Les Nouvelles Tentatives : Défis Féminins et Quête Incessante de la Vitesse
La légende du Trophée Jules Verne continue de s'écrire avec de nouvelles tentatives audacieuses, repoussant toujours plus loin les frontières de l'exploration et de la performance. L'hiver 2025-2026 s'annonce particulièrement historique, avec l'élan d'un équipage 100% féminin sur la tentative de tour du monde à la voile sans escale. C'est un moment marquant pour la voile océanique et pour la promotion de la place des femmes dans les défis maritimes les plus extrêmes.
Alexia Barrier, en tant que capitaine, et l'équipage de "The Famous Project CIC" ont quitté le port de Brest, s'alignant sur la ligne de départ virtuelle. Ce projet ambitieux vise non seulement à battre le record, mais également à marquer l'histoire en devenant le premier équipage de femmes à réussir cet exploit maritime colossal. Les huit femmes à bord espèrent boucler le tour en un temps record, démontrant ainsi leur compétence, leur détermination et leur capacité à rivaliser au plus haut niveau de la course au large. L'équipage de "The Famous Project" est un exemple de diversité et de talent international, réunissant des navigatrices expérimentées et des spécialistes de différentes nationalités. Il est composé de : Alexia Barrier (Capitaine - France), Dee Caffari (Seconde - Grande Bretagne), Annemieke Bes (Pays-Bas), Rebecca Gmuer (Suisse - Nouvelle-Zélande), Deborah Blair (Grande Bretagne), Molly Lapointe (Américano-Italienne - Boat captain), Tamara Xiquita Echegoyen (Espagne), et Stacey Jackson (Australie). Cette équipe d'exception s'élance sur un voilier d'histoire. Le maxi-trimaran IDEC SPORT, mythique voilier détenteur du record du tour du monde en équipage (avec un temps de 40 jours, 23 heures, 30 minutes et 30 secondes, record établi en 2017), s’est élancé samedi 29 novembre à 14h40min00 pour cette nouvelle tentative du Trophée Jules Verne, confié cette fois à Alexia Barrier avec cet équipage entièrement féminin.
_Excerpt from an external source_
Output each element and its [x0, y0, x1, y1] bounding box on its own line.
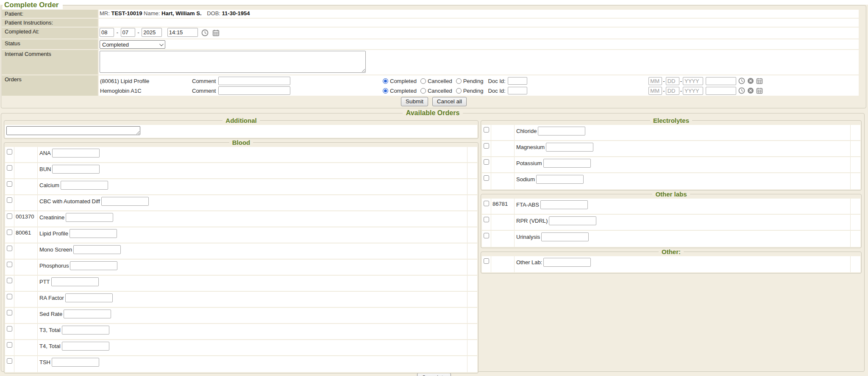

C'est donc à bord de ce géant des mers, déjà auréolé de gloire, que ces femmes tenteront de créer un nouveau chapitre historique.
La session 2025-2026 du Trophée Jules Verne concerne à ce jour non pas un, mais deux équipages principaux. Outre l'équipage de "The Famous Project", constitué à 100% de navigatrices et dirigé par Alexia Barrier à bord d'IDEC Sport, un autre prétendant de taille s'est également lancé à la conquête de ce record. Il s'agit de l'équipage de l'Ultim Sodebo, mené par le talentueux Thomas Coville. Ces deux tentatives simultanées ajoutent une dimension de compétition et d'émulation à cette édition du Trophée Jules Verne. Elles promettent un suivi passionnant et des stratégies de course élaborées, les équipages cherchant à tirer parti des fenêtres météorologiques optimales et à naviguer avec une précision chirurgicale pour tenter de s'emparer du titre de l'équipage le plus rapide autour du monde. La coexistence de ces défis témoigne de l'attrait continu et de la difficulté inégalée de ce record, qui exige des marins une parfaite alliance de courage, de science et de technologie.